Pradeep Ravikumar
Professor of Computer Science at Carnegie Mellon University
Banatao Auditorium | 310 Sutardja Dai Hall
Friday AprilĀ 5, 2024 at 11am
Modern self-supervised representation learning approaches such as contrastive learning and masked language modeling have had considerable empirical successes. A typical approach to evaluate such representations involves learning a linear probe on top of such representations and measuring prediction performance with respect to some downstream prediction task. We add to a burgeoning understanding of such representation learning approaches as learning eigenfunctions of certain Laplacian operators, so that learning a linear probe can be naturally connected to RKHS regression with implicitly specified kernels. This allows us to extend non-parametric tools from RKHS regression analysis to analyze the performance of self-supervised representation learning methods, in a way that completely side-steps grappling with neural network based function classes used in practice for the representation encoders.

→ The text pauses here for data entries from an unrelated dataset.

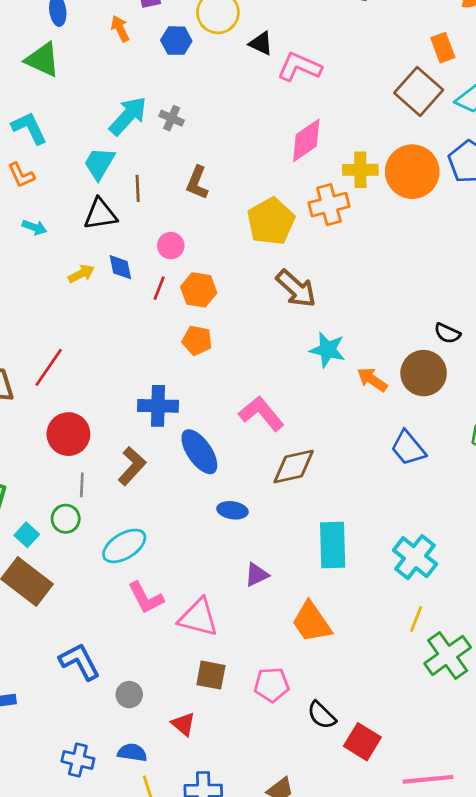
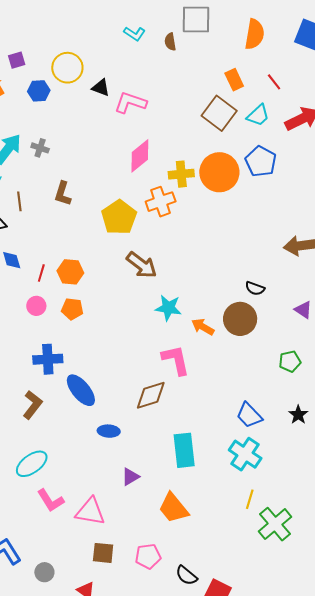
pink circle: (171, 246) -> (36, 306), moved
pink L-shape: (261, 414) -> (176, 360), moved, turned 32
blue trapezoid: (408, 448) -> (249, 415), moved

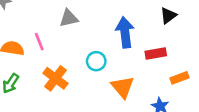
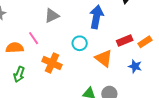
blue arrow: (125, 32) -> (96, 17), turned 30
red rectangle: (156, 54) -> (125, 40), moved

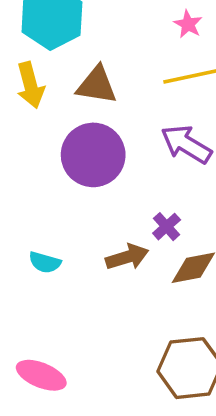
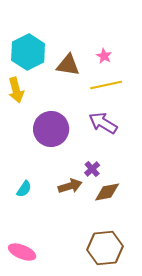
brown triangle: (97, 85) -> (68, 65), moved
cyan semicircle: (45, 262) -> (24, 189), turned -72

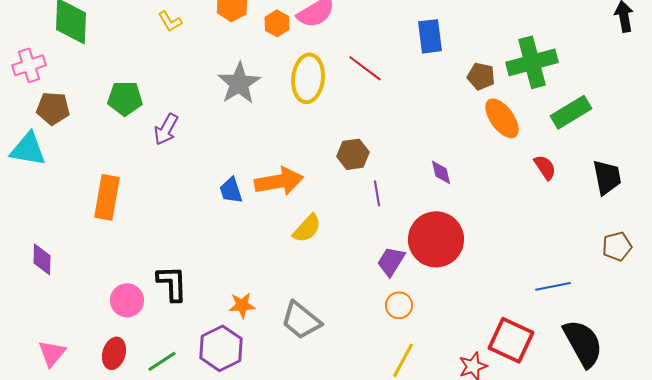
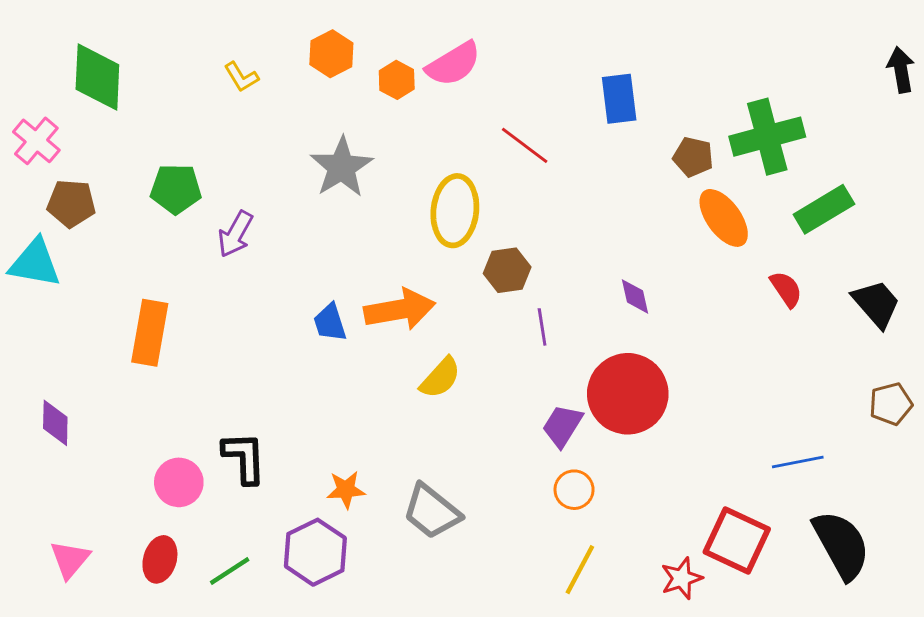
pink cross: (29, 65) -> (36, 141), turned -32
yellow ellipse: (308, 78) -> (455, 211), moved
black trapezoid: (607, 177) -> (876, 304), turned -30

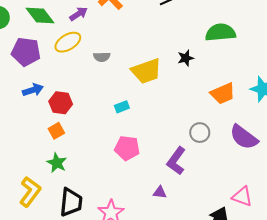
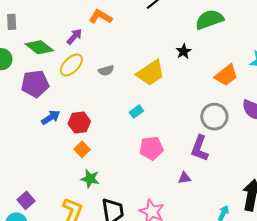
gray circle: (200, 133) -> (214, 117), size x1.4
purple triangle: (160, 192) -> (185, 178), moved

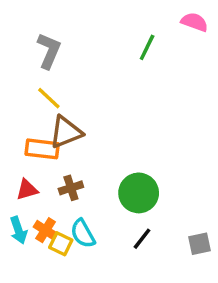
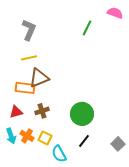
yellow line: (49, 98) -> (29, 58), turned -56
cyan semicircle: (83, 234) -> (59, 154), moved
yellow square: (61, 244) -> (45, 138), moved
gray square: (200, 244) -> (118, 144), turned -32

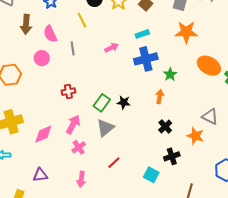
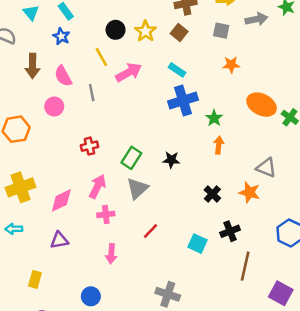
orange star: (186, 32) -> (231, 65), size x0.6
cyan rectangle: (142, 34) -> (177, 70), turned 56
pink arrow: (112, 48) -> (129, 72), moved, size x1.5
orange arrow: (160, 97) -> (219, 145), moved
black star: (124, 102) -> (171, 160), moved
black cross: (165, 127) -> (212, 194), moved
pink cross: (79, 147) -> (106, 214), turned 32
black cross: (172, 156) -> (230, 231), moved
purple triangle: (40, 175) -> (59, 240), moved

This contravenes prevailing wisdom that we cannot understand these modern representation learning methods without understanding the inductive bias implicit in the intersection of deep neural networks and the optimization methods used to learn them. We specifically focus on augmentation based self-supervised learning approaches, and isolate key structural complexity characterizations of augmentations that we show can be used to quantitatively inform downstream performance of the learned representations.
Speaker Bio
Pradeep Ravikumar is a Professor in the Machine Learning Department, School of Computer Science at Carnegie Mellon University. His thesis has received honorable mentions in the ACM SIGKDD Dissertation award and the CMU School of Computer Science Distinguished Dissertation award. He is a Sloan Fellow, a Siebel Scholar, a recipient of the NSF CAREER Award, and co-editor-chief of the Journal of Machine Learning Research. His recent research interests are in neuro-symbolic AI, combining statistical machine learning, and symbolic and causal learning.